Professor Richard Garnett Responds to Holt v Hobbs Supreme Court Decision

Author: Denise Wager

Professor Richard Garnett responds to the Supreme Court's Holt v Hobbs unanimous opinion, upholding the religious-liberty claim of a Muslim prison inmate in Arkansas who challenged the prison's strict grooming policy under the Federal Religious Land Use and Institutionalized Persons Act (RLUIPA).

According to Professor Richard Garnett, Professor of Law and Director of the Program on Church, State & Society at the University of Notre Dame, "Justice Samuel Alito's opinion for a unanimous Court is clear, correct, and welcome. This ruling confirms that when Congress passed the Religious Land Use and Institutionalized Person's Act, they embraced a policy of protecting religious liberty for all, even prisoners serving life sentences." He noted that "the Court's opinion takes seriously the fact that Congress knew what it was doing when it enacted -- unanimously -- RLUIPA and also knew that, too often, excessive deference to vague and unspecified assertions by prison officials results in entirely unnecessary burdens on prisoners' fundamental human right to religious liberty."

Professor Garnett observed that, although last year's decision in the Hobby Lobby case sharply divided the justices, the Holt case -- like the Court's other recent religious-accommodation cases -- brought them together. "The justices were correct, in the Hobby Lobby case, to rule that the Religious Liberty Restoration Act required an exemption for Hobby Lobby from the preventive-services mandate and, for the same reasons, they are correct that Mr. Holt is entitled to a modest exemption from the prison system's no-beards rule. The burden on his religious exercise is clear, and it is just as clearly unnecessary and unjustified." Prof. Garnett acknowledged that "not all religious objections and believers can be accommodated, and religious-liberty claimants will and should sometimes lose. However, the federal policy is that when religion-based requests for exemptions are reasonable, they should be granted. In a religiously diverse society, with a government that is increasingly involved in more and more aspects of our lives, when we can accommodate religion, we should."

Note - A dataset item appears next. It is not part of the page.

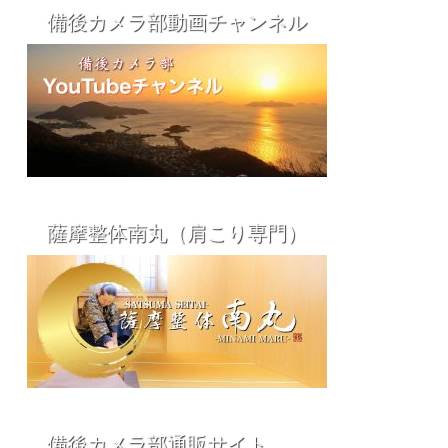
備後カメラ部動画チャンネル
薩摩整体南丸（肩こり専門）
備後カメラ部通販サイト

He further added that "today's decision exposes the weakness in the increasingly and troublingly common claim that religious-liberty arguments are merely 'conservative' or 'right-wing' ways of masking prejudices or opposition to antidiscrimination laws. Today's decision shows that religious freedom is a deeply rooted national commitment, not a partisan one. Even in a pluralistic society that is sharply divided on many questions, it should be and is possible to find ways to accommodate religious beliefs that the majority does not share."